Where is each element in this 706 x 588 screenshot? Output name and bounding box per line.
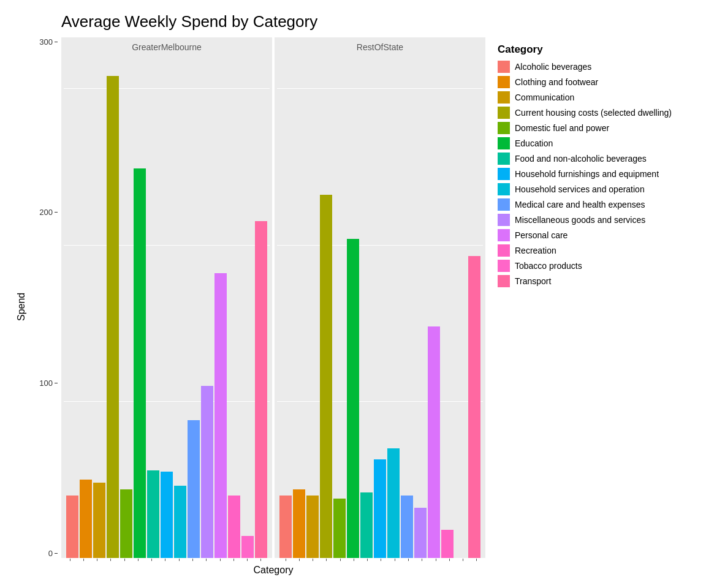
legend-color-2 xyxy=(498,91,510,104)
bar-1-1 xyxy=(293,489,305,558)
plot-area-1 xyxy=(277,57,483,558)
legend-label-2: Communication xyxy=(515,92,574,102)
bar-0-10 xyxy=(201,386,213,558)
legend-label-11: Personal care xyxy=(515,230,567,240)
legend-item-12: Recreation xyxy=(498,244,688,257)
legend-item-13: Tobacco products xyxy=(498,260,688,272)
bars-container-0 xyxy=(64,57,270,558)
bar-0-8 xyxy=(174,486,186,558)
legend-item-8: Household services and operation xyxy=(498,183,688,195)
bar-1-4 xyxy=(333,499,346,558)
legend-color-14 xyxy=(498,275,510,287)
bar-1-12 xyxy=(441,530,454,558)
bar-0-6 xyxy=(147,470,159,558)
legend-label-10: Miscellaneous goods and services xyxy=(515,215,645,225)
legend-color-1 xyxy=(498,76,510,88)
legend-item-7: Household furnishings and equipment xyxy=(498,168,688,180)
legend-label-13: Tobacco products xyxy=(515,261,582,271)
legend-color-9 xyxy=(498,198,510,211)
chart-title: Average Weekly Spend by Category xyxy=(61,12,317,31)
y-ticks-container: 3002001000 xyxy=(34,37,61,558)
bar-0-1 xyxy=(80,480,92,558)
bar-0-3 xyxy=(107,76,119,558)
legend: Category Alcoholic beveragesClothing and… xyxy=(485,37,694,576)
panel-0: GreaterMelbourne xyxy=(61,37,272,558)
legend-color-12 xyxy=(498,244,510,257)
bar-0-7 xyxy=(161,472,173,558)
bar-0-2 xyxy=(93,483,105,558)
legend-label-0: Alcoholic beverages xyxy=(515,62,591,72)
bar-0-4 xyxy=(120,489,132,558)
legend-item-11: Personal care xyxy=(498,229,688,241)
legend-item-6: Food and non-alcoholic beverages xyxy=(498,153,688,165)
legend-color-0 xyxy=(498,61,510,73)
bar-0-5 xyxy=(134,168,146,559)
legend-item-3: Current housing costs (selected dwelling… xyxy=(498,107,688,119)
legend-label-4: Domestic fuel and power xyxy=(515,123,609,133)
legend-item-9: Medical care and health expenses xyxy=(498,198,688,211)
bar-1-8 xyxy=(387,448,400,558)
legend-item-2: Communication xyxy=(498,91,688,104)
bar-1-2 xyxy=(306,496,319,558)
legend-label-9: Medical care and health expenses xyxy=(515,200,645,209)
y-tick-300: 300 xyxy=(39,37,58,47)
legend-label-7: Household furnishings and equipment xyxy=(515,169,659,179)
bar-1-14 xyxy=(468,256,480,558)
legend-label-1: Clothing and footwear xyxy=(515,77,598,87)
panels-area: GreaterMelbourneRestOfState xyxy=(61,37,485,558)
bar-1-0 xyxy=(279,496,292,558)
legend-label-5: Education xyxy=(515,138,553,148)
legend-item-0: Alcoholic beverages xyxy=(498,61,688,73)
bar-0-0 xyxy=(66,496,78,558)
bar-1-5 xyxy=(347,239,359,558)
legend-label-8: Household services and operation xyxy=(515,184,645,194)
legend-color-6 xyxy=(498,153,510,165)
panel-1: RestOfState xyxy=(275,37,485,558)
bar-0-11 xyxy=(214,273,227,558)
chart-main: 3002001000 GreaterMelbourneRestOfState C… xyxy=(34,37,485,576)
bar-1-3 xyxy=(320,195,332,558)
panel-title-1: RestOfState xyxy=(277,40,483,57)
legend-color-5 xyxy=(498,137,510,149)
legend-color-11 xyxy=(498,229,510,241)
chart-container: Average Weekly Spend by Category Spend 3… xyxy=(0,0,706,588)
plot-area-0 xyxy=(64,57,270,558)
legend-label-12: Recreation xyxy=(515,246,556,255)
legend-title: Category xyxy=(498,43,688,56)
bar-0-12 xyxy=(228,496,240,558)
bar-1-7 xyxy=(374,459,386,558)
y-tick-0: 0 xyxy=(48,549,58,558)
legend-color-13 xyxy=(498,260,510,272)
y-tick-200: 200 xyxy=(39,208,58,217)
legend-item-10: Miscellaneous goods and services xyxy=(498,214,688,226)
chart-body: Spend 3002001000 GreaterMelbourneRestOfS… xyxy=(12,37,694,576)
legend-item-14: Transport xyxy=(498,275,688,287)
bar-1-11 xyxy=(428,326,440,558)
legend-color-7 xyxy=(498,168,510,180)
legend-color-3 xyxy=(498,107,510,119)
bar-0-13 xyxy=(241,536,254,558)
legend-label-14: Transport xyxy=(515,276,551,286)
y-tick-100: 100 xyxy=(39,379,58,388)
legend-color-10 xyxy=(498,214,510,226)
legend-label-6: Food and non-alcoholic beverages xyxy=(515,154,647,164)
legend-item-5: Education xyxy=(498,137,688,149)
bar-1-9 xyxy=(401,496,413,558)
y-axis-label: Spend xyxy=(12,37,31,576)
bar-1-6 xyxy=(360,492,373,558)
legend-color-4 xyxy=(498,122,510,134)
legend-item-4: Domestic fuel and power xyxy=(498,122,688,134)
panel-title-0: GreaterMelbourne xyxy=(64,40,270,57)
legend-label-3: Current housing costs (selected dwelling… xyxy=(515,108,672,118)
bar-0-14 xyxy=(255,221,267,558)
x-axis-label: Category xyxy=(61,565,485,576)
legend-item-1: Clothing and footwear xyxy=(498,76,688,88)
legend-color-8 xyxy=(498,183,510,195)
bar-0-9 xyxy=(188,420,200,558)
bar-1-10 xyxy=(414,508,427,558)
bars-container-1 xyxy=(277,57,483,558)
=======
* **WORK REQUEST**
Print the listing exactly, pictures excluded.

* **FINISHED EXERCISE**
Where is each element in this 706 x 588 screenshot? Output name and bounding box per line.
legend-color-2 xyxy=(498,91,510,104)
bar-1-1 xyxy=(293,489,305,558)
plot-area-1 xyxy=(277,57,483,558)
legend-label-2: Communication xyxy=(515,92,574,102)
bar-0-10 xyxy=(201,386,213,558)
legend-label-11: Personal care xyxy=(515,230,567,240)
legend-item-12: Recreation xyxy=(498,244,688,257)
legend-item-13: Tobacco products xyxy=(498,260,688,272)
bars-container-0 xyxy=(64,57,270,558)
bar-0-8 xyxy=(174,486,186,558)
legend-item-8: Household services and operation xyxy=(498,183,688,195)
bar-1-4 xyxy=(333,499,346,558)
legend-color-14 xyxy=(498,275,510,287)
bar-1-12 xyxy=(441,530,454,558)
bar-0-6 xyxy=(147,470,159,558)
legend-label-10: Miscellaneous goods and services xyxy=(515,215,645,225)
legend-color-1 xyxy=(498,76,510,88)
legend-item-7: Household furnishings and equipment xyxy=(498,168,688,180)
legend-label-13: Tobacco products xyxy=(515,261,582,271)
legend-color-9 xyxy=(498,198,510,211)
chart-title: Average Weekly Spend by Category xyxy=(61,12,317,31)
y-ticks-container: 3002001000 xyxy=(34,37,61,558)
bar-0-1 xyxy=(80,480,92,558)
bar-0-3 xyxy=(107,76,119,558)
legend: Category Alcoholic beveragesClothing and… xyxy=(485,37,694,576)
panel-0: GreaterMelbourne xyxy=(61,37,272,558)
legend-color-12 xyxy=(498,244,510,257)
bar-0-7 xyxy=(161,472,173,558)
bar-0-2 xyxy=(93,483,105,558)
legend-label-0: Alcoholic beverages xyxy=(515,62,591,72)
bar-0-4 xyxy=(120,489,132,558)
legend-item-11: Personal care xyxy=(498,229,688,241)
legend-item-6: Food and non-alcoholic beverages xyxy=(498,153,688,165)
legend-color-0 xyxy=(498,61,510,73)
bar-0-5 xyxy=(134,168,146,559)
legend-item-3: Current housing costs (selected dwelling… xyxy=(498,107,688,119)
legend-label-4: Domestic fuel and power xyxy=(515,123,609,133)
legend-item-9: Medical care and health expenses xyxy=(498,198,688,211)
bar-1-8 xyxy=(387,448,400,558)
legend-item-2: Communication xyxy=(498,91,688,104)
bar-1-2 xyxy=(306,496,319,558)
legend-label-9: Medical care and health expenses xyxy=(515,200,645,209)
y-tick-300: 300 xyxy=(39,37,58,47)
legend-label-7: Household furnishings and equipment xyxy=(515,169,659,179)
bar-1-14 xyxy=(468,256,480,558)
legend-label-1: Clothing and footwear xyxy=(515,77,598,87)
panels-area: GreaterMelbourneRestOfState xyxy=(61,37,485,558)
bar-1-0 xyxy=(279,496,292,558)
legend-label-5: Education xyxy=(515,138,553,148)
legend-item-0: Alcoholic beverages xyxy=(498,61,688,73)
bar-0-0 xyxy=(66,496,78,558)
bar-1-5 xyxy=(347,239,359,558)
legend-label-8: Household services and operation xyxy=(515,184,645,194)
legend-color-6 xyxy=(498,153,510,165)
panel-1: RestOfState xyxy=(275,37,485,558)
bar-0-11 xyxy=(214,273,227,558)
chart-main: 3002001000 GreaterMelbourneRestOfState C… xyxy=(34,37,485,576)
bar-1-3 xyxy=(320,195,332,558)
panel-title-1: RestOfState xyxy=(277,40,483,57)
legend-color-5 xyxy=(498,137,510,149)
legend-color-11 xyxy=(498,229,510,241)
chart-container: Average Weekly Spend by Category Spend 3… xyxy=(0,0,706,588)
plot-area-0 xyxy=(64,57,270,558)
legend-label-12: Recreation xyxy=(515,246,556,255)
legend-title: Category xyxy=(498,43,688,56)
bar-0-12 xyxy=(228,496,240,558)
bar-1-7 xyxy=(374,459,386,558)
y-tick-0: 0 xyxy=(48,549,58,558)
legend-color-13 xyxy=(498,260,510,272)
y-tick-200: 200 xyxy=(39,208,58,217)
legend-item-10: Miscellaneous goods and services xyxy=(498,214,688,226)
chart-body: Spend 3002001000 GreaterMelbourneRestOfS… xyxy=(12,37,694,576)
legend-item-14: Transport xyxy=(498,275,688,287)
bar-1-11 xyxy=(428,326,440,558)
legend-color-7 xyxy=(498,168,510,180)
legend-color-3 xyxy=(498,107,510,119)
bar-0-13 xyxy=(241,536,254,558)
legend-label-14: Transport xyxy=(515,276,551,286)
y-tick-100: 100 xyxy=(39,379,58,388)
legend-color-10 xyxy=(498,214,510,226)
legend-label-6: Food and non-alcoholic beverages xyxy=(515,154,647,164)
legend-item-5: Education xyxy=(498,137,688,149)
bar-1-9 xyxy=(401,496,413,558)
y-axis-label: Spend xyxy=(12,37,31,576)
bar-1-6 xyxy=(360,492,373,558)
legend-color-4 xyxy=(498,122,510,134)
legend-item-4: Domestic fuel and power xyxy=(498,122,688,134)
panel-title-0: GreaterMelbourne xyxy=(64,40,270,57)
legend-label-3: Current housing costs (selected dwelling… xyxy=(515,108,672,118)
bar-0-14 xyxy=(255,221,267,558)
x-axis-label: Category xyxy=(61,565,485,576)
legend-item-1: Clothing and footwear xyxy=(498,76,688,88)
legend-color-8 xyxy=(498,183,510,195)
bar-0-9 xyxy=(188,420,200,558)
bar-1-10 xyxy=(414,508,427,558)
bars-container-1 xyxy=(277,57,483,558)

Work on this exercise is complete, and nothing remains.